In un’ora o poco più di raid la flotta navale a stelle e strisce viene pressoché cancellata: addirittura 5 corazzate vengono affondate sulle 8 totali presenti in zona, così come 2 cacciatorpedinieri. Addirittura 188 aerei vengono dsitrutti e 155 danneggiati. I giapponesi contano 64 caduti nell’operazione, gli americani 2402, una carneficina e una disparità enorme dovuta proprio al blitz che colse tutti di sorpresa. Il giorno dopo, l’8 dicembre 1941 il Congresso degli Stati Uniti dichiarò guerra al Giappone con voto plebiscitario. Unica astenuta la repubblicana Jeanette Rankin, fervente pacifista, la prima donna a venir eletta al parlmanento degli States nel 1916, 4 anni prima dell’entrata in vigore del 19simo emendamento che concedeva il voto alle donne.

Ieri 27 gennaio 2016 un cerchio si è in qualche maniera chiuso. Il Primo ministro giapponese Shinzo Abe ha deposto una corona di fiori al cimitero di Honolulu, dove riposano le spoglie di 50mila militari americani, per poi recarsi nel cimitero di Makiki dove invece sono sepolti i giapponesi emigrati.

Oggi invece, alla presenza del presidente uscente Barack Obama, Abe presenzierà ad una cerimonia in suffragio che si terrà davanti al relitto della corazzata Arizona, simbolo e memoriale dell’attacco di Pearl Harbor. Il gesto di Abe fa seguito alla storica prima volta di un presidente americano, Obama per l’appunto, in visita a Hiroshima, laddove cadde la prima bomba atomica nel maggio di quest’anno. L’abbraccio fra l’inquilino della Casa Bianca e Shigeaki Mori, uno degli anziani sopravvissuti alla distruzione della città, un Hibakusha in lingua nipponica, , è già fra le immagini simbolo del mandato presidenziale di Obama, e una delle più significative di queso inizio secolo.
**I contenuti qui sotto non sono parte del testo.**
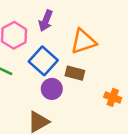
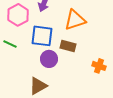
blue square: (43, 61) -> (42, 36), turned -35

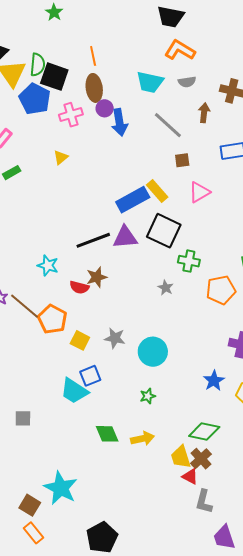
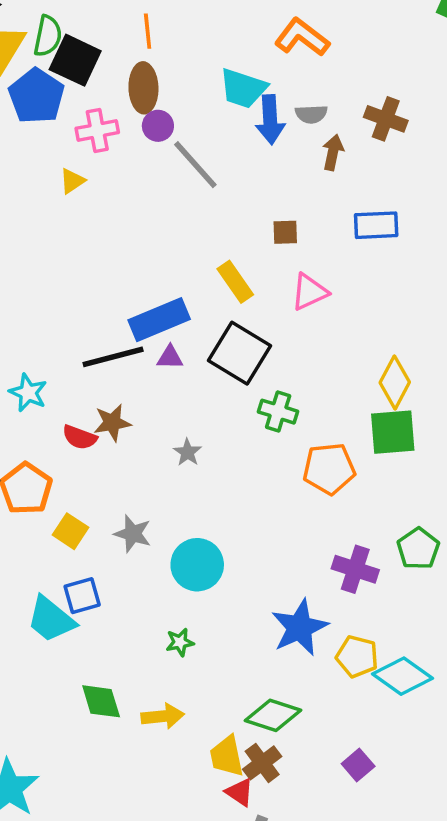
gray semicircle: (187, 82) -> (311, 114), moved
blue arrow: (120, 122) -> (270, 120), moved
gray line: (168, 125) -> (195, 165), moved
yellow triangle: (61, 157) -> (72, 181), moved
blue rectangle: (133, 200) -> (159, 320), moved
purple triangle: (125, 237) -> (170, 357), size x0.6
gray star: (166, 288) -> (187, 452), moved
blue star: (214, 381) -> (300, 628), size x1.5

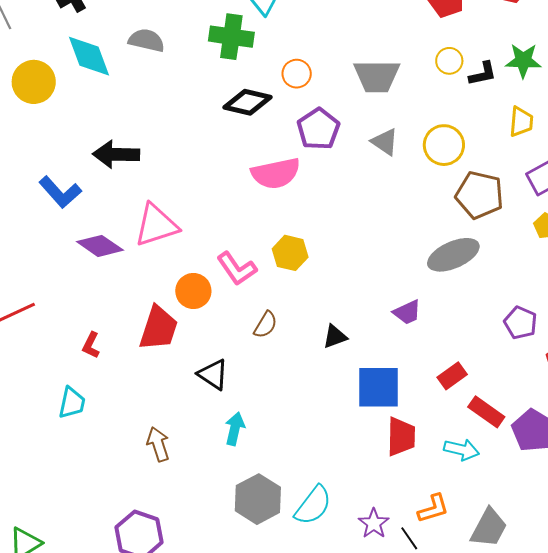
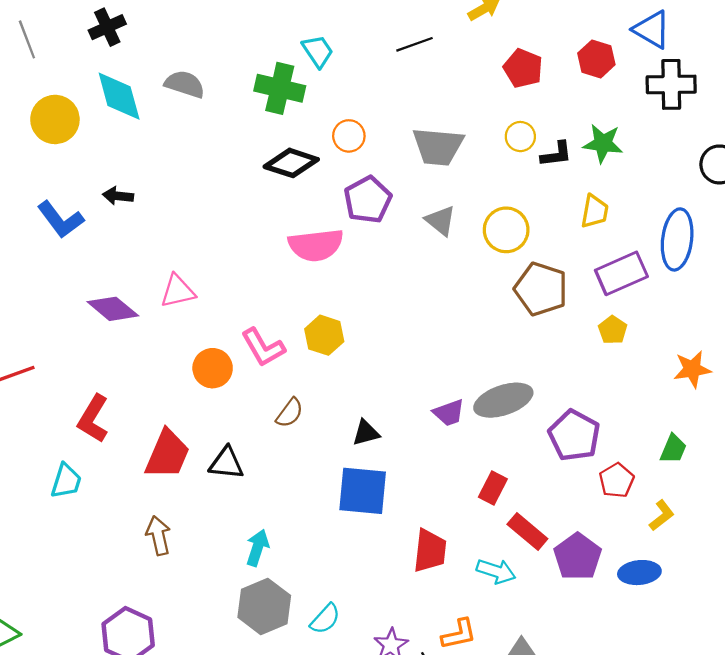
black arrow: (116, 154) -> (118, 196), moved, size x0.6
blue L-shape: (60, 192) -> (61, 220), moved
pink triangle: (156, 225) -> (178, 291), size x0.7
gray ellipse: (453, 255) -> (503, 400), moved
purple pentagon: (521, 323) -> (574, 435), size x1.4
red trapezoid: (159, 328) -> (167, 454), moved
red L-shape: (91, 345) -> (93, 419), size x1.6
black triangle: (213, 374) -> (226, 463), turned -32
red rectangle: (452, 376) -> (493, 488), turned -32
blue square: (378, 387) -> (363, 491), moved
cyan arrow: (235, 429) -> (257, 548), moved
cyan semicircle: (313, 505) -> (325, 619), size x0.7

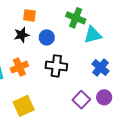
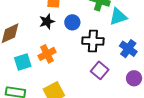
black cross: (56, 66) -> (93, 41), moved
purple square: (81, 100) -> (100, 70), moved

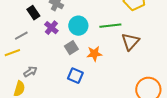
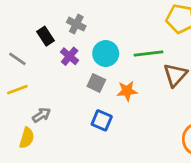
gray line: (21, 36) -> (17, 59), moved, turned 64
gray square: (71, 48) -> (96, 83), turned -32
Per il Giappone invece non è la prima visita ad uno dei luoghi simboli dell’ultimo conflitto mondiale, come hanno invece erroneamente riportato alcune testate anche prestigiose come il New York Times che si è scusato con i lettori per la gaffe.Addirittura nel 1951 il primo fu Shigeru Yoshida, già ambasciatore in Italia negli anni’30, seguito nel 1956 da Ichiro Hatoyama e nel 1957 da Nobusuke Kishi, nonno materno proprio di Abe. Si trattò però sempre di visite private. Da allora più nulla fino a ieri.